Gladbach war nach Roses BVB-Coming-Out im vergangenen Februar sportlich abgeschmiert. Aus der aktiven Fanszene haben unsere Redaktion Informationen erreicht, dass weniger der Wechsel zu Dortmund, als vielmehr Roses Einstands-Äußerungen in Gladbach samt der kreierten Vision, den VfL Borussia wieder zu einem Klub formen zu wollen, der sogar Titel-Träume erfüllen könnte, zu den zum Teil heftigen Anfeindungen und emotionalen Ausbrüchen nach dem 15. Februar geführt hätten. Rose also nur ein Karrierist?

Eberl sagt dem „Mitgedacht-Block“: „Ich habe im Nachhinein mehr und mehr es verstanden, warum es dann so emotional geworden ist, diese ganze Thematik. Sie wurde ja nicht mehr rational, sondern nur noch emotional geführt. Es war für mich auch enttäuschend, dass Marco diese Entscheidung gefällt hat. Es gibt heute auch sehr viele Menschen, die um mich herum sagen: ,Max, da hättet ihr mal besser den Mund gehalten'.“

Eberl betont weiter: „Ja, das wäre vielleicht, politisch und diplomatisch, der bessere Weg gewesen. Ich hätte dann aber Menschen über Wochen hinweg belügen müssen. Ich hätte gleichzeitig einen neuen Trainer suchen müssen. Ich hätte auf den Markt gehen müssen, um einen neuen Trainer zu finden, es wäre bestimmt etwas herausgekommen.

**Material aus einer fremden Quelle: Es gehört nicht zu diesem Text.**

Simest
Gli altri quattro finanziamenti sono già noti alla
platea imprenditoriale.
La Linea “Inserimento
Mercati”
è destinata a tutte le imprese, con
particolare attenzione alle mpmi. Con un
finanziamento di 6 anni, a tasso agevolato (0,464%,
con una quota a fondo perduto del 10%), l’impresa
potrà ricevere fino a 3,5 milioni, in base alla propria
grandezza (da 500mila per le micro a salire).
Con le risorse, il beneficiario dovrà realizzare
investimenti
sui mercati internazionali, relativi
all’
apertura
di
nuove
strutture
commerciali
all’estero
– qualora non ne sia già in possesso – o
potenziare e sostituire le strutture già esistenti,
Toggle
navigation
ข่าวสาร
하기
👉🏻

Dann die obligatorische Frage, wir wissen aus sicherer Quelle, dass... – da muss ich sagen: Zum Zeitpunkt, als ich entschieden habe, war es für mich das größere Argument zu sagen: raus, erklären. Ich habe diese Emotion nicht erwartet.“

Ein riesiges Banner mit einer Hass-Parole gegen den ehemaligen Gladbach-Trainer Marco Rose hängt am 17. Februar 2021 am Stadionzaun in Mönchengladbach.

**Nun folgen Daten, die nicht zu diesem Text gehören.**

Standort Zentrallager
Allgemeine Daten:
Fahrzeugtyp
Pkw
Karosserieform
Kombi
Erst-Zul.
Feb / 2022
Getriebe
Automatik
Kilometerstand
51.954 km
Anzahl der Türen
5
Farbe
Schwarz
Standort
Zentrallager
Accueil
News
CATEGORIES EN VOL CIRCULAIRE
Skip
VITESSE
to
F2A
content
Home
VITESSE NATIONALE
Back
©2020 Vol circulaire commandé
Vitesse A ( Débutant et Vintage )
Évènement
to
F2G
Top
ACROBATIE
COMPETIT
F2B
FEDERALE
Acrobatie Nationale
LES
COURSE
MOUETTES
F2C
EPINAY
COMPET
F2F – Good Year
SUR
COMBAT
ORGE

Fans fordern am 17. Februar 2021 mit diesem riesigen Banner am Stadion-Zaun die Freistellung von Trainer Marco Rose bei Borussia Mönchengladbach. 

Gegen Rose wurde unter anderem ein riesiges Hass-Banner an den Stadion-Zaun gehängt. Dazu waren rund um Stadion überall Aufkleber mit dem Aufdruck „Rose verpiss dich“ zu sehen. Und es gab einen Shitstorm-Tsunami in den sozialen Medien.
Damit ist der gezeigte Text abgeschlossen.